Columbia County Spotlight
- Type: Weekly newspaper
- Owner: Carpenter Media Group
- Publisher: Nikki DeBuse
- Editor: Mark Miller
- Founded: 1961
- Language: English
- Headquarters: 52490 SE Second St. Scappoose, Oregon 97056
- Circulation: 5,093 (as of 2022)
- Website: columbiacountyspotlight.com

= Columbia County Spotlight =

Weekly newspaper published in Scappoose, Oregon

The Columbia County Spotlight, previously known as the Scappoose Spotlight and the South County Spotlight, is a weekly newspaper in Columbia County, Oregon, United States, established in 1961. The paper serves Scappoose and St. Helens, and covers communities along Highway 30 from Linnton and Sauvie Island to Clatskanie.
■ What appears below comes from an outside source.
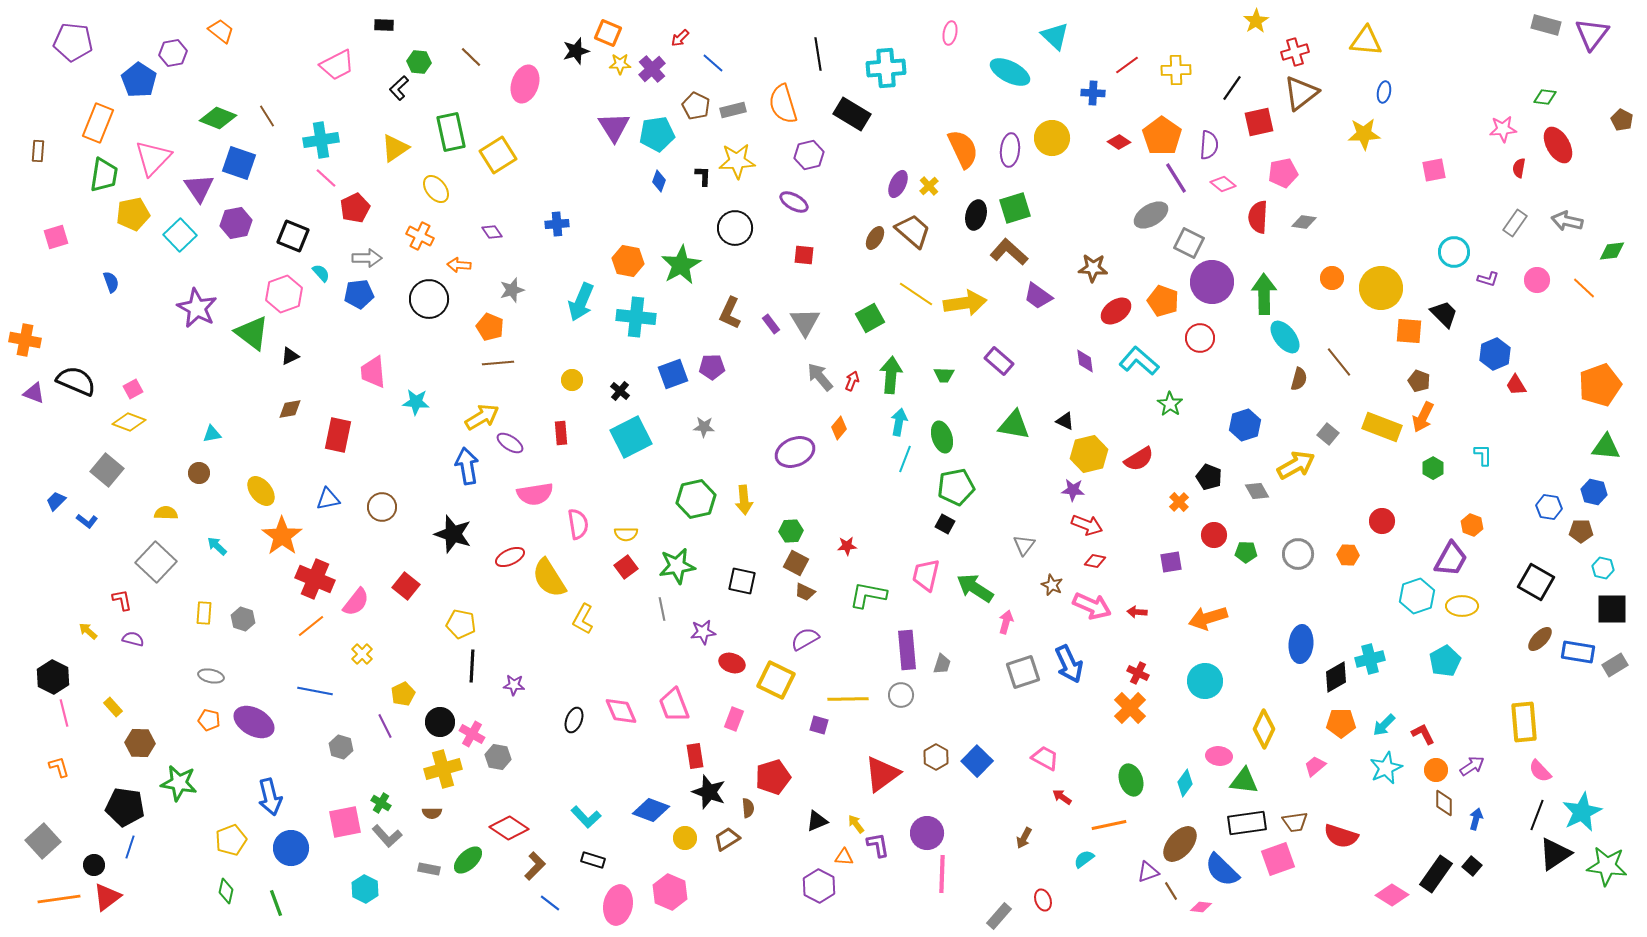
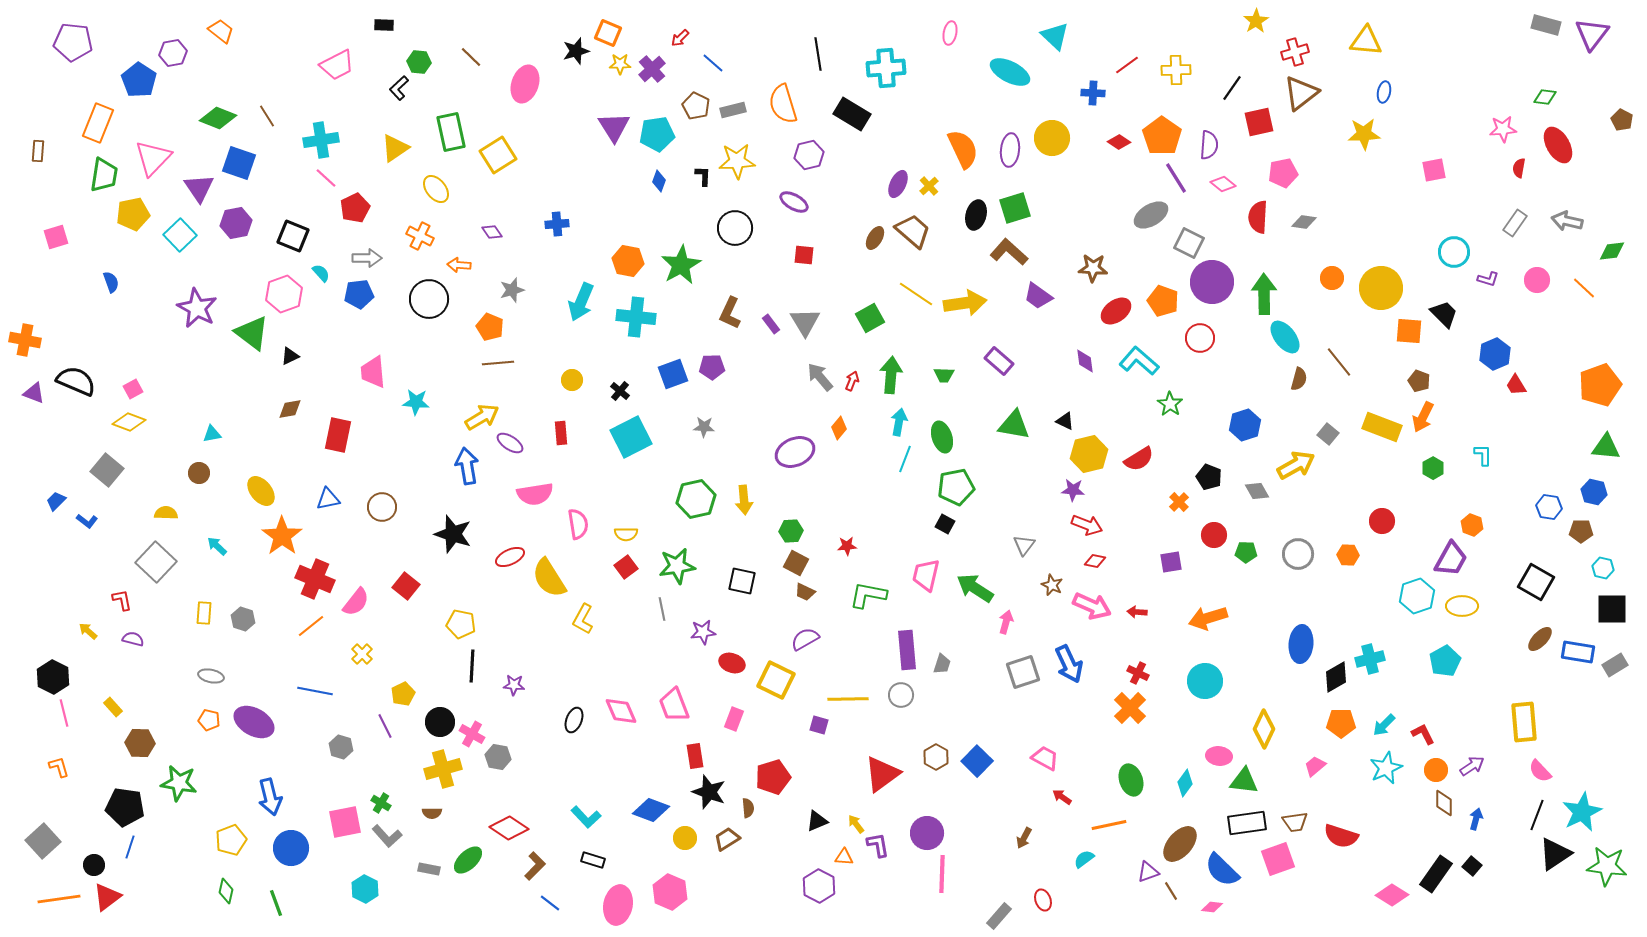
pink diamond at (1201, 907): moved 11 px right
The editorial staff is based in Scappoose, while some administration and creative services are based in Milwaukie at the headquarters of Pamplin Media Group, which owns the newspaper. The Spotlight is one of a number of community newspapers in the group, including the Forest Grove News-Times and the Portland Tribune. It is a general member of the Oregon Newspaper Publishers Association and its coverage has been cited by other newspapers in the area, including The Oregonian. The paper it is part of the Northwest News Partnership, along with Daily Astorian and the EO Media Group.

== History ==
Paul Robinson established the Vernonia Eagle in August 1922. He sold it to Mark Moe in the late 1920s, and the paper was owned by Ray Fisher in the 1930s. Marvin Kamholz purchased the Eagle in 1937, and sold it to Jerry Moore in 1970 along with the Scappoose Spotlight, established in 1961. The two papers were merged in September 1974 to form the Columbia County Herald, but maintained separate front pages for the Scappoose and Vernonia editions. Moore published the paper until 1975 when he died at age 39. The paper was then acquired by Don Van Deusen, who owned the St. Johns Review. By 2012, the newspaper was called the South County Spotlight and owned by Pamplin Media Group. In 2024, Robert B. Pamplin Jr. sold his newspaper company, including the Columbia County Spotlight, to Carpenter Media Group.